━━ INFORMATION SHOWN

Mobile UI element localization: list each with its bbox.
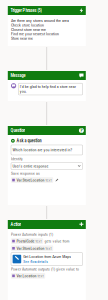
staticText: See flow details <box>23 260 48 264</box>
staticText: ? <box>80 127 83 134</box>
staticText: Store near me <box>11 36 33 41</box>
staticText: Power Automate inputs (1) <box>11 232 53 237</box>
staticText: Var.Location <box>16 274 36 278</box>
button[interactable]: Question <box>8 126 86 135</box>
staticText: Identify <box>11 157 23 161</box>
staticText: Are there any stores around the area <box>11 18 69 23</box>
staticText: text <box>38 274 44 278</box>
staticText: Question <box>10 128 25 133</box>
button[interactable]: Action <box>8 220 86 229</box>
staticText: PostalCode <box>16 239 34 243</box>
staticText: Find me your nearest location <box>11 32 59 36</box>
button[interactable]: Trigger Phrases (5) <box>8 6 86 15</box>
staticText: Get Location from Azure Maps <box>23 254 71 259</box>
staticText: Var.StoreLocation <box>16 178 44 182</box>
button[interactable]: Message <box>8 71 86 80</box>
staticText: gets value from <box>45 239 70 243</box>
staticText: Check store location <box>11 23 44 27</box>
button[interactable]: Edit variable <box>55 178 59 182</box>
staticText: Action <box>10 222 21 227</box>
staticText: Power Automate outputs (1) given value t… <box>11 267 79 272</box>
staticText: Ask a question <box>16 138 41 143</box>
staticText: Save response as <box>11 171 40 176</box>
staticText: text <box>46 178 52 182</box>
staticText: Closest store near me <box>11 27 46 32</box>
staticText: text <box>46 246 52 251</box>
staticText: Var.StoreLocation <box>16 246 44 251</box>
staticText: Which location are you interested in? <box>13 148 73 152</box>
staticText: I'd be glad to help find a store near yo… <box>20 84 76 94</box>
staticText: text <box>36 239 42 243</box>
staticText: User's entire response <box>13 164 49 168</box>
staticText: Trigger Phrases (5) <box>10 8 41 13</box>
staticText: Message <box>10 73 25 78</box>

━━━━

_ASSIGNMENT:_ Return all the data above as written, leaving out only the pictures.

_WRITTEN ANSWER:_
Mobile UI element localization: list each with its bbox.
staticText: See flow details <box>23 260 48 264</box>
staticText: ? <box>80 127 83 134</box>
staticText: Store near me <box>11 36 33 41</box>
staticText: Power Automate inputs (1) <box>11 232 53 237</box>
staticText: Var.Location <box>16 274 36 278</box>
button[interactable]: Question <box>8 126 86 135</box>
staticText: Identify <box>11 157 23 161</box>
staticText: Are there any stores around the area <box>11 18 69 23</box>
staticText: text <box>38 274 44 278</box>
staticText: Question <box>10 128 25 133</box>
button[interactable]: Action <box>8 220 86 229</box>
staticText: PostalCode <box>16 239 34 243</box>
staticText: Find me your nearest location <box>11 32 59 36</box>
button[interactable]: Trigger Phrases (5) <box>8 6 86 15</box>
staticText: Get Location from Azure Maps <box>23 254 71 259</box>
staticText: Var.StoreLocation <box>16 178 44 182</box>
button[interactable]: Message <box>8 71 86 80</box>
staticText: gets value from <box>45 239 70 243</box>
staticText: Check store location <box>11 23 44 27</box>
button[interactable]: Edit variable <box>55 178 59 182</box>
staticText: Action <box>10 222 21 227</box>
staticText: Power Automate outputs (1) given value t… <box>11 267 79 272</box>
staticText: Ask a question <box>16 138 41 143</box>
staticText: Save response as <box>11 171 40 176</box>
staticText: text <box>46 178 52 182</box>
staticText: Closest store near me <box>11 27 46 32</box>
staticText: text <box>46 246 52 251</box>
staticText: Var.StoreLocation <box>16 246 44 251</box>
staticText: Which location are you interested in? <box>13 148 73 152</box>
staticText: I'd be glad to help find a store near yo… <box>20 84 76 94</box>
staticText: text <box>36 239 42 243</box>
staticText: User's entire response <box>13 164 49 168</box>
staticText: Trigger Phrases (5) <box>10 8 41 13</box>
staticText: Message <box>10 73 25 78</box>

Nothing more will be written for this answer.